> [Exercise]
In the records below, pick out all lines containing the word "freewing".

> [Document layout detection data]
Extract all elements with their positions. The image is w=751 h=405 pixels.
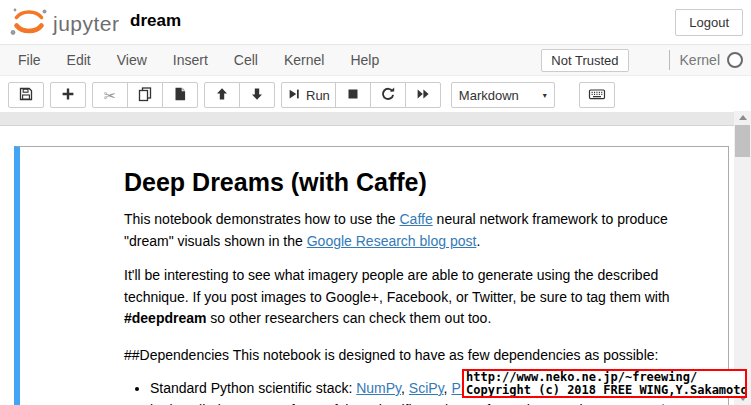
- restart-kernel-button[interactable]: [370, 82, 406, 108]
- vertical-scrollbar[interactable]: [734, 111, 751, 405]
- step-forward-icon: [287, 87, 301, 104]
- stop-icon: [345, 86, 361, 105]
- inline-link[interactable]: Google Research blog post: [307, 233, 477, 249]
- interrupt-kernel-button[interactable]: [335, 82, 371, 108]
- paragraph-dependencies: ##Dependencies This notebook is designed…: [124, 345, 714, 367]
- notebook-title[interactable]: dream: [130, 11, 181, 31]
- header-bar: jupyter dream Logout: [0, 0, 751, 44]
- toolbar: ✂: [0, 77, 751, 112]
- menu-insert[interactable]: Insert: [160, 45, 221, 75]
- logout-button[interactable]: Logout: [675, 9, 743, 36]
- menu-cell[interactable]: Cell: [221, 45, 271, 75]
- jupyter-logo-icon: [8, 5, 50, 43]
- refresh-icon: [380, 86, 396, 105]
- menu-edit[interactable]: Edit: [54, 45, 104, 75]
- menu-divider: [669, 50, 670, 70]
- menu-kernel[interactable]: Kernel: [271, 45, 337, 75]
- menu-file[interactable]: File: [5, 45, 54, 75]
- menu-view[interactable]: View: [104, 45, 160, 75]
- copy-cell-button[interactable]: [127, 82, 163, 108]
- keyboard-icon: [588, 86, 606, 105]
- paste-cell-button[interactable]: [162, 82, 198, 108]
- cut-cell-button[interactable]: ✂: [92, 82, 128, 108]
- scrollbar-up-arrow[interactable]: [734, 111, 751, 124]
- copy-icon: [137, 86, 153, 105]
- run-all-button[interactable]: [405, 82, 441, 108]
- menu-bar: File Edit View Insert Cell Kernel Help N…: [0, 44, 751, 76]
- command-palette-button[interactable]: [579, 82, 615, 108]
- cell-type-dropdown[interactable]: Markdown ▾: [451, 82, 555, 108]
- watermark-copyright: Copyright (c) 2018 FREE WING,Y.Sakamoto: [466, 384, 743, 397]
- arrow-up-icon: [214, 86, 230, 105]
- paragraph-social: It'll be interesting to see what imagery…: [124, 265, 714, 330]
- paste-icon: [172, 86, 188, 105]
- save-button[interactable]: [8, 82, 44, 108]
- bold-text: #deepdream: [124, 310, 206, 326]
- scissors-icon: ✂: [104, 88, 117, 103]
- not-trusted-badge[interactable]: Not Trusted: [541, 49, 628, 72]
- jupyter-notebook-app: jupyter dream Logout File Edit View Inse…: [0, 0, 751, 405]
- menu-help[interactable]: Help: [337, 45, 392, 75]
- watermark-url: http://www.neko.ne.jp/~freewing/: [466, 371, 743, 384]
- cell-heading: Deep Dreams (with Caffe): [124, 167, 714, 197]
- move-cell-up-button[interactable]: [204, 82, 240, 108]
- move-cell-down-button[interactable]: [239, 82, 275, 108]
- insert-cell-below-button[interactable]: [50, 82, 86, 108]
- kernel-idle-icon: [727, 52, 743, 68]
- save-icon: [18, 86, 34, 105]
- inline-link[interactable]: Caffe: [400, 211, 433, 227]
- arrow-down-icon: [249, 86, 265, 105]
- plus-icon: [60, 86, 76, 105]
- watermark-box: http://www.neko.ne.jp/~freewing/ Copyrig…: [462, 369, 747, 398]
- jupyter-logo[interactable]: jupyter: [8, 5, 120, 43]
- inline-link[interactable]: NumPy: [356, 380, 401, 396]
- run-button-label: Run: [306, 88, 330, 103]
- header-bottom-strip: [0, 112, 751, 126]
- kernel-indicator-label: Kernel: [680, 52, 720, 68]
- scrollbar-thumb[interactable]: [735, 125, 750, 157]
- cell-type-value: Markdown: [459, 88, 519, 103]
- inline-link[interactable]: SciPy: [409, 380, 444, 396]
- chevron-down-icon: ▾: [543, 91, 547, 100]
- paragraph-intro: This notebook demonstrates how to use th…: [124, 209, 714, 252]
- inline-link[interactable]: Anaconda: [609, 402, 672, 405]
- jupyter-logo-text: jupyter: [53, 12, 120, 36]
- selected-markdown-cell[interactable]: Deep Dreams (with Caffe) This notebook d…: [14, 146, 729, 405]
- run-cell-button[interactable]: Run: [281, 82, 336, 108]
- fast-forward-icon: [415, 86, 431, 105]
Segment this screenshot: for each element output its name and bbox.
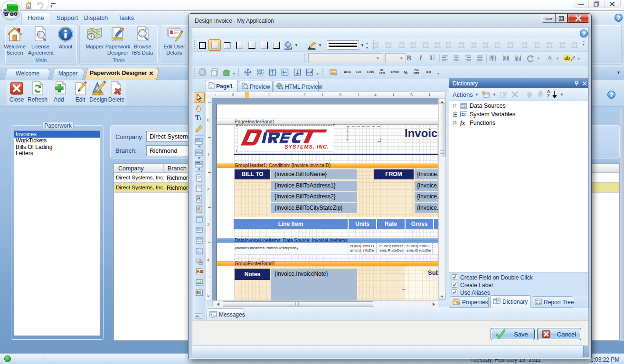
svg-text:?: ? [582, 31, 586, 37]
svg-text:?: ? [617, 15, 620, 21]
svg-text:A: A [198, 207, 200, 210]
svg-text:?: ? [610, 92, 613, 98]
svg-text:A: A [198, 196, 200, 200]
svg-text:SYSTEMS, INC.: SYSTEMS, INC. [284, 144, 329, 149]
svg-text:123: 123 [198, 294, 200, 296]
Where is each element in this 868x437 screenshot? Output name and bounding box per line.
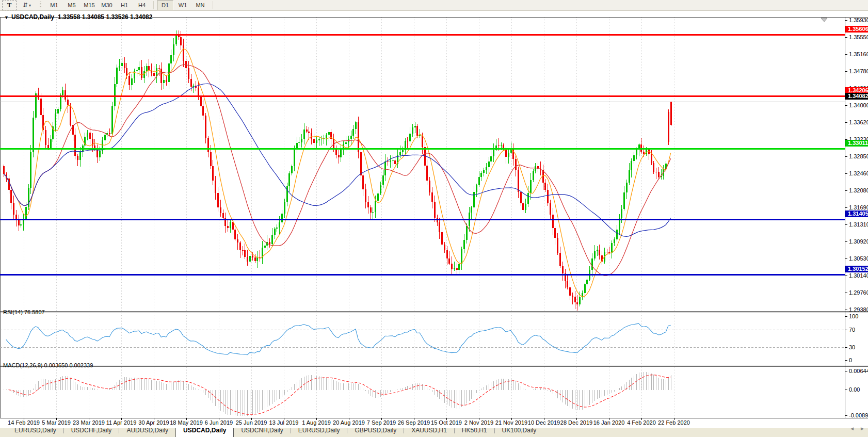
macd-tick-label: -0.008982 [849, 412, 868, 418]
date-label: 26 Sep 2019 [398, 419, 430, 426]
chart-dropdown-icon[interactable]: ▼ [4, 15, 9, 20]
date-label: 23 Mar 2019 [73, 419, 105, 426]
date-label: 21 Nov 2019 [495, 419, 527, 426]
arrange-arrows-icon: ⇵ [23, 2, 28, 9]
price-chart-canvas: 1.359301.355501.351601.347801.343901.340… [0, 11, 868, 434]
rsi-tick-label: 100 [849, 313, 858, 319]
date-label: 4 Feb 2020 [627, 419, 656, 426]
date-label: 15 Oct 2019 [431, 419, 462, 426]
price-tick-label: 1.31690 [849, 204, 868, 211]
rsi-indicator-label: RSI(14) 76.5807 [3, 309, 45, 315]
timeframe-button-w1[interactable]: W1 [174, 1, 191, 10]
macd-tick-label: 0.00 [849, 386, 860, 393]
date-axis: 14 Feb 20195 Mar 201923 Mar 201911 Apr 2… [8, 418, 690, 426]
price-tick-label: 1.32850 [849, 153, 868, 159]
rsi-tick-label: 70 [849, 327, 855, 333]
date-label: 18 May 2019 [170, 419, 203, 426]
chevron-down-icon[interactable]: ▾ [29, 3, 31, 8]
price-tick-label: 1.35160 [849, 51, 868, 57]
timeframe-button-mn[interactable]: MN [192, 1, 208, 10]
date-label: 25 Jun 2019 [236, 419, 267, 426]
text-tool-button[interactable]: T [2, 1, 17, 10]
rsi-tick-label: 30 [849, 344, 855, 350]
timeframe-button-m1[interactable]: M1 [46, 1, 62, 10]
date-label: 22 Feb 2020 [658, 419, 690, 426]
date-label: 1 Aug 2019 [302, 419, 331, 426]
timeframe-button-m5[interactable]: M5 [63, 1, 80, 10]
level-price-badge: 1.31405 [845, 211, 868, 217]
price-tick-label: 1.29760 [849, 289, 868, 296]
date-label: 20 Aug 2019 [333, 419, 365, 426]
date-label: 11 Apr 2019 [106, 419, 137, 426]
timeframe-button-m15[interactable]: M15 [81, 1, 98, 10]
price-tick-label: 1.35930 [849, 17, 868, 23]
price-tick-label: 1.34000 [849, 102, 868, 108]
chart-symbol-label: USDCAD,Daily [11, 13, 54, 21]
price-tick-label: 1.35550 [849, 34, 868, 40]
arrange-windows-button[interactable]: ⇵▾ [19, 1, 35, 10]
tab-scroll-controls: ◄ ► [849, 426, 865, 431]
date-label: 13 Jul 2019 [269, 419, 299, 426]
price-tick-label: 1.34780 [849, 68, 868, 74]
timeframe-button-m30[interactable]: M30 [99, 1, 115, 10]
price-tick-label: 1.31310 [849, 221, 868, 228]
price-tick-label: 1.32460 [849, 170, 868, 176]
level-price-badge: 1.35606 [845, 26, 868, 33]
tabs-scroll-right-button[interactable]: ► [860, 426, 865, 431]
date-label: 16 Jan 2020 [593, 419, 625, 426]
tabs-scroll-left-button[interactable]: ◄ [849, 426, 855, 431]
macd-tick-label: 0.006448 [849, 368, 868, 374]
date-label: 6 Jun 2019 [205, 419, 233, 426]
date-label: 30 Apr 2019 [138, 419, 169, 426]
date-label: 7 Sep 2019 [367, 419, 396, 426]
price-tick-label: 1.32080 [849, 187, 868, 193]
toolbar-separator [213, 1, 213, 9]
toolbar-separator [153, 1, 154, 9]
macd-indicator-label: MACD(12,26,9) 0.003650 0.002339 [3, 362, 93, 368]
price-tick-label: 1.30530 [849, 255, 868, 262]
current-price-badge: 1.34082 [845, 93, 868, 100]
price-tick-label: 1.30140 [849, 272, 868, 279]
timeframe-button-h1[interactable]: H1 [116, 1, 133, 10]
chart-title: ▼USDCAD,Daily 1.33558 1.34085 1.33526 1.… [4, 13, 152, 21]
level-price-badge: 1.33011 [845, 140, 868, 147]
price-tick-label: 1.33620 [849, 119, 868, 125]
trading-terminal-window: T ⇵▾ M1M5M15M30H1H4D1W1MN 1.359301.35550… [0, 0, 868, 437]
price-tick-label: 1.30920 [849, 238, 868, 245]
chart-ohlc-values: 1.33558 1.34085 1.33526 1.34082 [58, 13, 153, 21]
date-label: 10 Dec 2019 [528, 419, 560, 426]
top-toolbar: T ⇵▾ M1M5M15M30H1H4D1W1MN [0, 0, 868, 11]
level-price-badge: 1.30152 [845, 266, 868, 272]
timeframe-button-d1[interactable]: D1 [157, 1, 173, 10]
timeframe-button-h4[interactable]: H4 [134, 1, 150, 10]
toolbar-grip [40, 2, 41, 9]
date-label: 14 Feb 2019 [8, 419, 40, 426]
date-label: 5 Mar 2019 [42, 419, 71, 426]
timeframe-button-group: M1M5M15M30H1H4D1W1MN [46, 1, 208, 10]
rsi-tick-label: 0 [849, 357, 852, 363]
date-label: 2 Nov 2019 [464, 419, 493, 426]
price-tick-label: 1.29380 [849, 306, 868, 313]
date-label: 28 Dec 2019 [560, 419, 592, 426]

> [Task response]
- watermark-url: http://www.neko.ne.jp/~freewing/: [466, 371, 743, 384]
- watermark-box: http://www.neko.ne.jp/~freewing/ Copyrig…: [462, 369, 747, 398]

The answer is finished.